EXERCISE REQUIREMENTS: If an entry holds a picture, leave that picture out. Give everything else again exactly.

DATASET RECORDS:
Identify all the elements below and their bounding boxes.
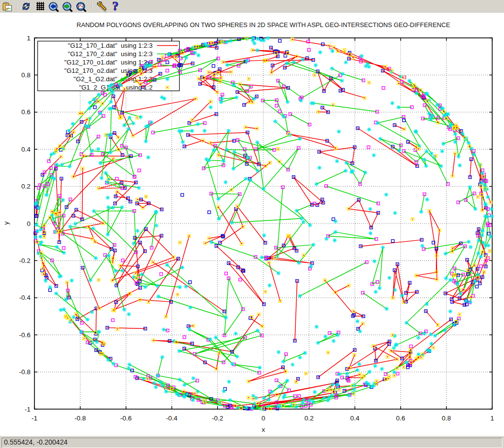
svg-text:"G12_170_2.dat" using 1:2:3: "G12_170_2.dat" using 1:2:3 [68,50,153,58]
svg-text:0.2: 0.2 [21,183,31,190]
svg-text:-0.6: -0.6 [120,415,131,422]
svg-text:x: x [262,426,265,433]
svg-text:0.8: 0.8 [21,71,31,79]
svg-text:"G12_170_o1.dat" using 1:2:3: "G12_170_o1.dat" using 1:2:3 [64,59,153,66]
svg-text:0.4: 0.4 [21,146,31,153]
svg-text:-0.8: -0.8 [19,368,31,376]
svg-text:-0.4: -0.4 [166,415,178,422]
svg-text:0: 0 [261,415,265,422]
svg-text:1: 1 [27,34,31,42]
svg-text:"G12_170_1.dat" using 1:2:3: "G12_170_1.dat" using 1:2:3 [68,42,153,49]
svg-text:1: 1 [490,415,494,422]
svg-text:-0.4: -0.4 [19,294,31,301]
svg-text:RANDOM POLYGONS OVERLAPPING ON: RANDOM POLYGONS OVERLAPPING ON TWO SPHER… [77,21,450,29]
svg-text:0.4: 0.4 [350,415,360,422]
svg-text:0.6: 0.6 [396,415,406,422]
svg-text:-0.8: -0.8 [74,415,86,422]
svg-text:0.2: 0.2 [305,415,314,422]
svg-text:0.8: 0.8 [442,415,451,422]
svg-text:-1: -1 [25,406,31,413]
svg-text:-0.6: -0.6 [19,331,31,339]
svg-text:0: 0 [27,220,31,227]
svg-text:-0.2: -0.2 [212,415,223,422]
svg-text:y: y [2,221,10,224]
svg-text:0.6: 0.6 [21,108,31,116]
svg-text:-0.2: -0.2 [19,257,31,264]
svg-text:?: ? [112,1,119,12]
svg-text:"G2_1_G2.dat" using 1:2:3: "G2_1_G2.dat" using 1:2:3 [74,75,153,83]
svg-text:-1: -1 [32,415,37,422]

RESULT FOR THIS TASK:
Identify all the elements below and their bounding boxes.
svg-text:"G12_170_2.dat" using 1:2:3: "G12_170_2.dat" using 1:2:3 [68,50,153,58]
svg-text:0.2: 0.2 [21,183,31,190]
svg-text:-0.6: -0.6 [120,415,131,422]
svg-text:x: x [262,426,265,433]
svg-text:0.8: 0.8 [21,71,31,79]
svg-text:"G12_170_o1.dat" using 1:2:3: "G12_170_o1.dat" using 1:2:3 [64,59,153,66]
svg-text:0.4: 0.4 [21,146,31,153]
svg-text:-0.8: -0.8 [19,368,31,376]
svg-text:-0.4: -0.4 [166,415,178,422]
svg-text:0: 0 [261,415,265,422]
svg-text:1: 1 [27,34,31,42]
svg-text:"G12_170_1.dat" using 1:2:3: "G12_170_1.dat" using 1:2:3 [68,42,153,49]
svg-text:1: 1 [490,415,494,422]
svg-text:-0.4: -0.4 [19,294,31,301]
svg-text:RANDOM POLYGONS OVERLAPPING ON: RANDOM POLYGONS OVERLAPPING ON TWO SPHER… [77,21,450,29]
svg-text:0.4: 0.4 [350,415,360,422]
svg-text:0.6: 0.6 [396,415,406,422]
svg-text:-0.8: -0.8 [74,415,86,422]
svg-text:0.2: 0.2 [305,415,314,422]
svg-text:0.8: 0.8 [442,415,451,422]
svg-text:-1: -1 [25,406,31,413]
svg-text:-0.6: -0.6 [19,331,31,339]
svg-text:0: 0 [27,220,31,227]
svg-text:-0.2: -0.2 [212,415,223,422]
svg-text:y: y [2,221,10,224]
svg-text:0.6: 0.6 [21,108,31,116]
svg-text:-0.2: -0.2 [19,257,31,264]
svg-text:?: ? [112,1,119,12]
svg-text:"G2_1_G2.dat" using 1:2:3: "G2_1_G2.dat" using 1:2:3 [74,75,153,83]
svg-text:-1: -1 [32,415,37,422]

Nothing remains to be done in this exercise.